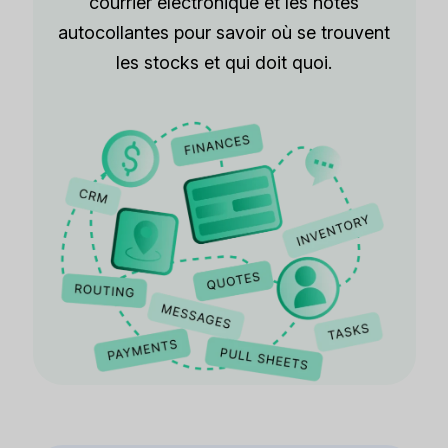
courrier électronique et les notes
autocollantes pour savoir où se trouvent
les stocks et qui doit quoi.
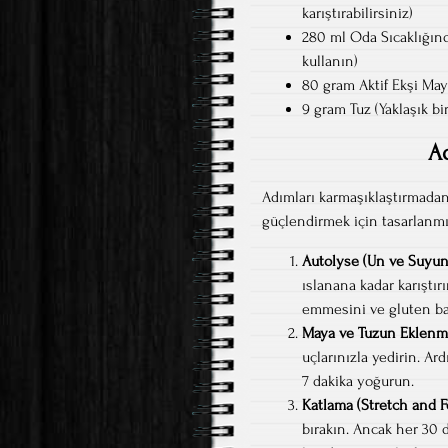
karıştırabilirsiniz)
280 ml Oda Sıcaklığınd
kullanın)
80 gram Aktif Ekşi May
9 gram Tuz (Yaklaşık bir 
A
Adımları karmaşıklaştırmadan
güçlendirmek için tasarlanmış
Autolyse (Un ve Suyun
ıslanana kadar karıştır
emmesini ve gluten ba
Maya ve Tuzun Eklenm
uçlarınızla yedirin. A
7 dakika yoğurun.
Katlama (Stretch and F
bırakın. Ancak her 30 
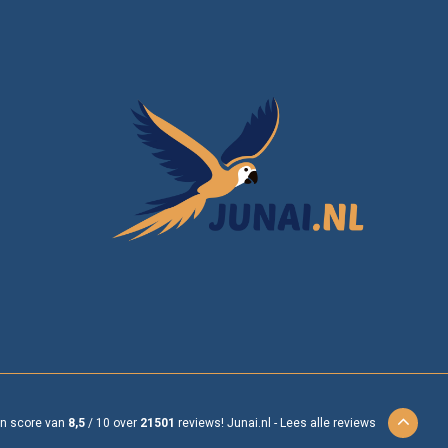
en score van
8,5
/
10
over
21501
reviews!
Junai.nl -
Lees alle reviews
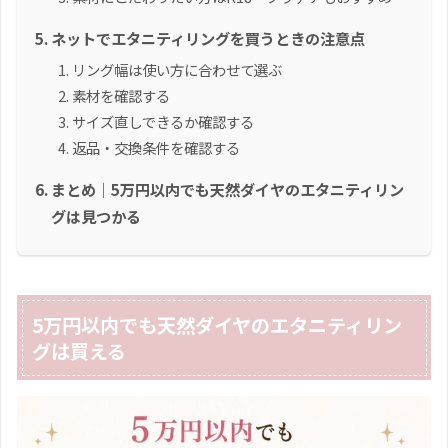
ネットでエタニティリングを買うときの注意点
リング幅は使い方に合わせて選ぶ
素材を確認する
サイズ直しできるか確認する
返品・交換条件を確認する
まとめ｜5万円以内でも天然ダイヤのエタニティリン
グは見つかる
5万円以内でも天然ダイヤのエタニティリン
グは買える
----
## Aim of the task
The task calls for repeating each line above exactly while excluding the pictures.

## Task output
courrier électronique et les notes
autocollantes pour savoir où se trouvent
les stocks et qui doit quoi.
karıştırabilirsiniz)
280 ml Oda Sıcaklığınd
kullanın)
80 gram Aktif Ekşi May
9 gram Tuz (Yaklaşık bir 
A
Adımları karmaşıklaştırmadan
güçlendirmek için tasarlanmış
Autolyse (Un ve Suyun
ıslanana kadar karıştır
emmesini ve gluten ba
Maya ve Tuzun Eklenm
uçlarınızla yedirin. A
7 dakika yoğurun.
Katlama (Stretch and F
bırakın. Ancak her 30 
en score van
8,5
/
10
over
21501
reviews!
Junai.nl -
Lees alle reviews
ネットでエタニティリングを買うときの注意点
リング幅は使い方に合わせて選ぶ
素材を確認する
サイズ直しできるか確認する
返品・交換条件を確認する
まとめ｜5万円以内でも天然ダイヤのエタニティリン
グは見つかる
5万円以内でも天然ダイヤのエタニティリン
グは買える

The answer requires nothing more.